Mais dans les faits, que proposent M Barrot et l’UMP ?

Pour le secteur privé, rien de neuf.

La suppression du Lundi de Pentecôte est maintenue comme rêgle générale. Le projet de loi prévoit toutefois que, sous réserve d’une négociation, un autre jour puisse être choisi, éventuellement un jour de RTT. Encore est-il difficile d’imaginer que le secteur privé ne s’aligne pas sur le public, pour des raisons pratiques évidentes, et particulièrement celle des enfants en âge scolaire, dont les dates de vacances ne coincideraient pas avec les congés de leurs parents. Mais cette disposition figurait déjà dans la première édition projet de loi, de Janvier 2004. Monsieur Barrot prend sans doute les Français un peu pour des gourdes.

Pour le secteur public, M Barrot propose simplement qu’un autre jour férié puisse être pris en remplacement du lundi de Pentecôte !

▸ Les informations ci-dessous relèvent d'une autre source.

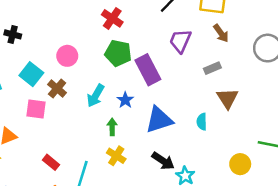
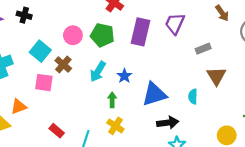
brown arrow: (221, 33) -> (222, 13), moved
green pentagon: (118, 53) -> (102, 35), moved
purple rectangle: (148, 70) -> (140, 32), moved, turned 40
black arrow: (163, 161) -> (168, 123), moved, turned -42

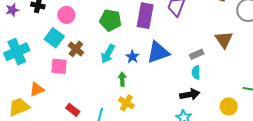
pink circle: (73, 35) -> (66, 15), moved
gray rectangle: (203, 49) -> (197, 54), moved
brown triangle: (216, 76) -> (224, 40), moved
blue triangle: (154, 94) -> (158, 52), moved
black arrow: (168, 123) -> (190, 94), moved

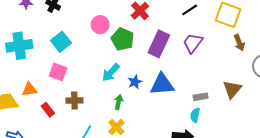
pink circle: (66, 15) -> (100, 25), moved
brown cross: (76, 49) -> (74, 100), moved, turned 35
red rectangle: (73, 110) -> (48, 110), moved

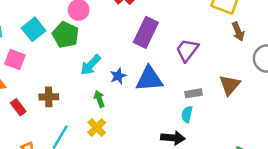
green pentagon: (123, 39) -> (66, 35), moved
purple trapezoid: (193, 43) -> (187, 50), moved
pink square: (58, 72) -> (15, 60), moved
green arrow: (119, 102) -> (99, 99), turned -32

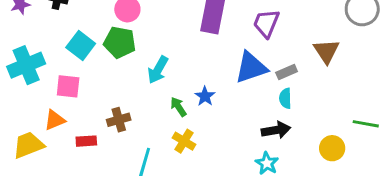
blue star: (118, 76) -> (205, 96), moved
blue triangle: (149, 79) -> (251, 67), moved
red rectangle: (18, 107) -> (86, 141), turned -42

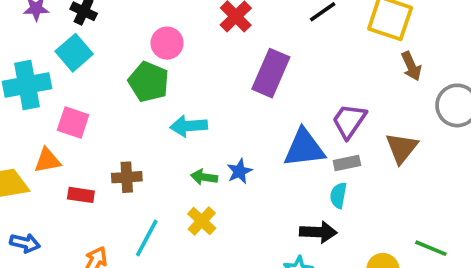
purple trapezoid: (266, 23) -> (349, 121), moved
cyan square: (81, 45) -> (74, 53), moved
cyan arrow: (158, 70) -> (189, 126), turned 44
green arrow: (178, 107) -> (204, 177), turned -60

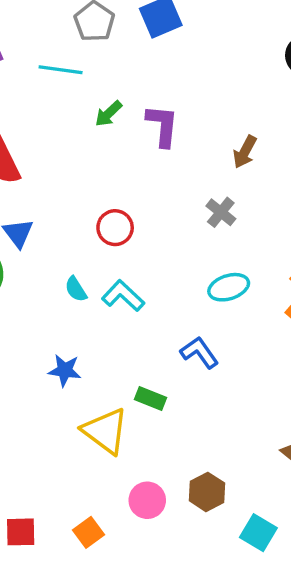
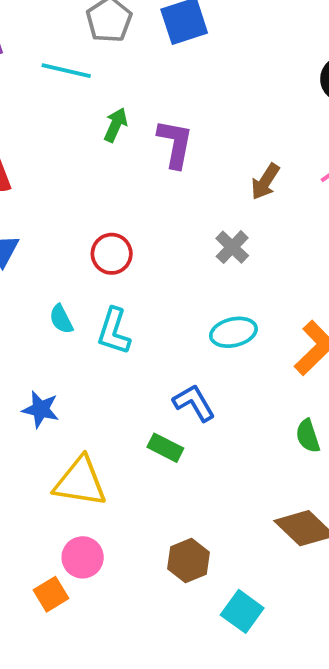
green arrow: (108, 114) -> (116, 125), turned 152
cyan L-shape: (123, 296) -> (114, 331), turned -120
green rectangle: (150, 398) -> (165, 448), moved
yellow triangle: (105, 431) -> (80, 482), turned -33
pink circle: (147, 500) -> (83, 557), moved

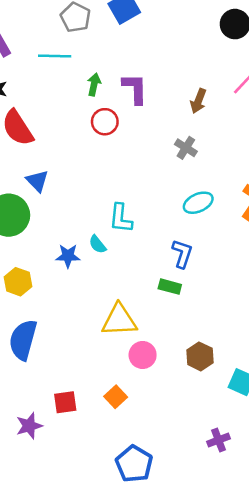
red circle: (112, 254) -> (105, 122), moved
cyan semicircle: (61, 319) -> (97, 244), moved
blue L-shape: (194, 403) -> (182, 254), turned 60
blue star: (41, 409) -> (68, 256), moved
pink circle: (83, 557) -> (143, 355), moved

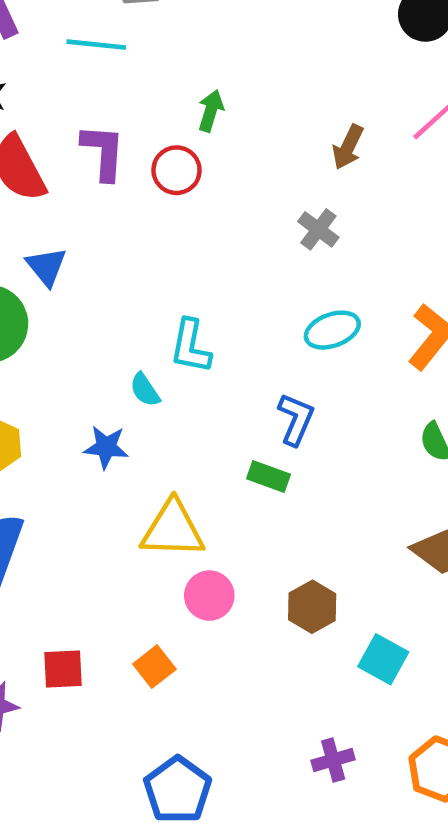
green arrow: (94, 84) -> (211, 111), moved
purple L-shape: (135, 89) -> (103, 152), moved
blue star: (68, 256) -> (106, 447), moved

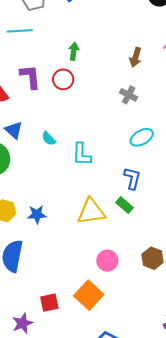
cyan semicircle: (145, 390) -> (49, 139), moved
blue star: (106, 447) -> (37, 214), moved
green rectangle: (269, 477) -> (124, 205), turned 30
yellow triangle: (173, 529) -> (91, 212), moved
orange square: (154, 667) -> (89, 295), size x1.6

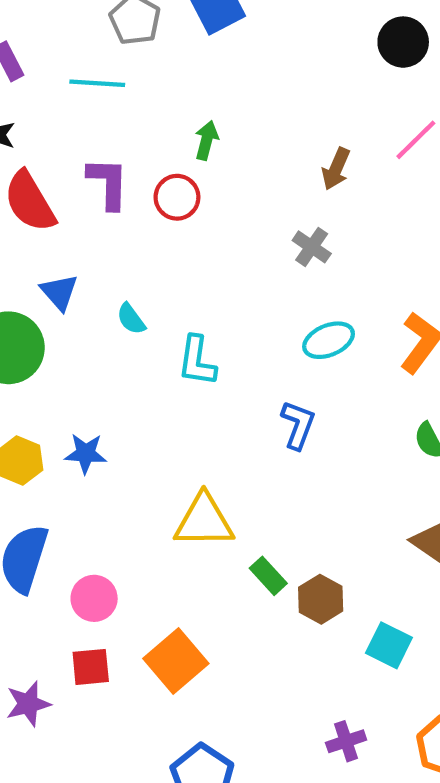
green rectangle: (124, 205) -> (268, 576), moved
yellow triangle: (91, 212) -> (204, 521), moved
blue star: (37, 214) -> (86, 453), moved
pink circle: (107, 261) -> (94, 598), moved

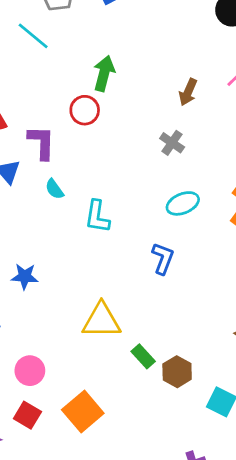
cyan line: (97, 83) -> (33, 36), turned 36
green arrow: (207, 140) -> (104, 73), size x1.4
purple L-shape: (108, 183) -> (42, 142), moved
red square: (91, 667) -> (27, 415), turned 36

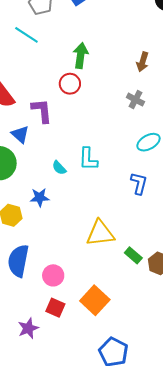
cyan semicircle: (54, 189) -> (59, 168), moved
blue star: (25, 276) -> (40, 197), moved

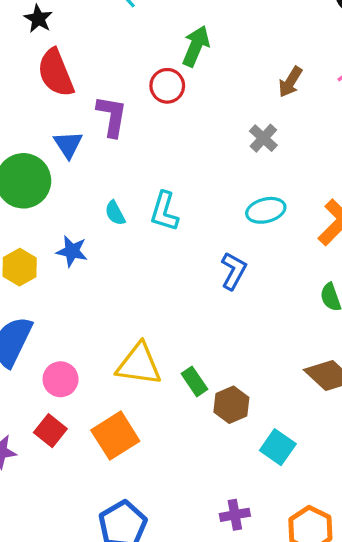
yellow triangle: (100, 233) -> (139, 364), moved

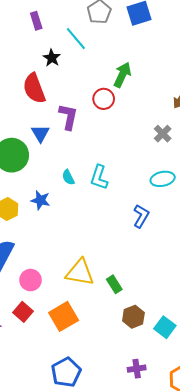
black star: (38, 19) -> (52, 58), moved
brown hexagon: (231, 405) -> (133, 317), moved

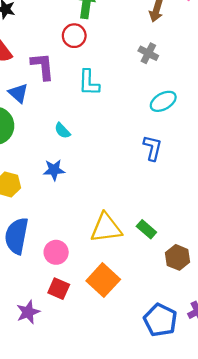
cyan L-shape: (99, 177) -> (89, 83), moved
blue star: (40, 200) -> (54, 170), moved
blue pentagon: (66, 372) -> (160, 320), moved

A défaut de pouvoir expliquer pourquoi il est normal qu’une caisse de solidarité soit financée par le seul effort des salariés (1,7 milliard d’euros sur 1.9, soit 90% de l’effort), à défaut de pouvoir prouver qu’en période de récession économique la suppression d’un jour férié et l’accroissement des prélèvements obligatoires produira effectivement un solde net positif, l’UMP en est réduit à proposer le chambardement du calendrier !

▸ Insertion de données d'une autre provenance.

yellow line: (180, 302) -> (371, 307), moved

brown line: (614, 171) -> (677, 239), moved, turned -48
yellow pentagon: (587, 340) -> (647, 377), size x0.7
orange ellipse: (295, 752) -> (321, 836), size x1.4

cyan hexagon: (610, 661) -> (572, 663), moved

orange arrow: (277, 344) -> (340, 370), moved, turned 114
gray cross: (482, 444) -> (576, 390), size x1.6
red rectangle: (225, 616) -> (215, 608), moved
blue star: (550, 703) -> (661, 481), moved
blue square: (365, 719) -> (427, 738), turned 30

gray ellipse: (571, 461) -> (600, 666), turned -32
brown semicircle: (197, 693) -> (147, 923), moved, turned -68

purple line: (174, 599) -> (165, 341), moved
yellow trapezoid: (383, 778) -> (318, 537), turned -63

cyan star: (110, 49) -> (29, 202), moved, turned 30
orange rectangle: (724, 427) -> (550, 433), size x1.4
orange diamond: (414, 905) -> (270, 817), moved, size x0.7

Selon cette proposition ahurissante, n’importe lequel des 11 jours fériés définis par l’article L222-1 du code du travail (à la restriction près du 1° mai, férié et légalement chômé) pourrait être utilisé en remplacement du Lundi de Pentecôte, sur décret du Conseil d’Etat ! Ainsi, il serait possible au secteur public de travailler le 14 Juillet, à Noël, le 1er janvier ! Belle démonstration d’unité nationale que ce traitement discriminatoire public/privé (sans parler des salariés du privé non soumis à RTT), que cet éclatement calendaire, perte d’un repère commun.

Bien évidemment, cette proposition est inapplicable et n’est qu’une opération de communication, visant à faire croire que le lundi de Pentecôte ne serait plus menacé. Nous attendons autre chose de nos élus que ces discours de marchands de lessive.

Le bon sens eut privilégié la solution la plus simple : si les salariés doivent travailler un jour de plus, une vraie liberté consiste à laisser choisir LIBREMENT une journée de RTT par les salariés du privé, et une journée de repos compensateur par les salariés du public. Dans cette hypothèse, AUCUNE modification au calendrier des jours fériés n’est nécessaire.

Encore faudrait-il s’assurer que le vote de ce texte dont tous les groupes politiques et professionnels s’accordent à pointer les insuffisances, soit véritablement opportun à quelques mois de la réforme annoncée de la Sécurité Sociale.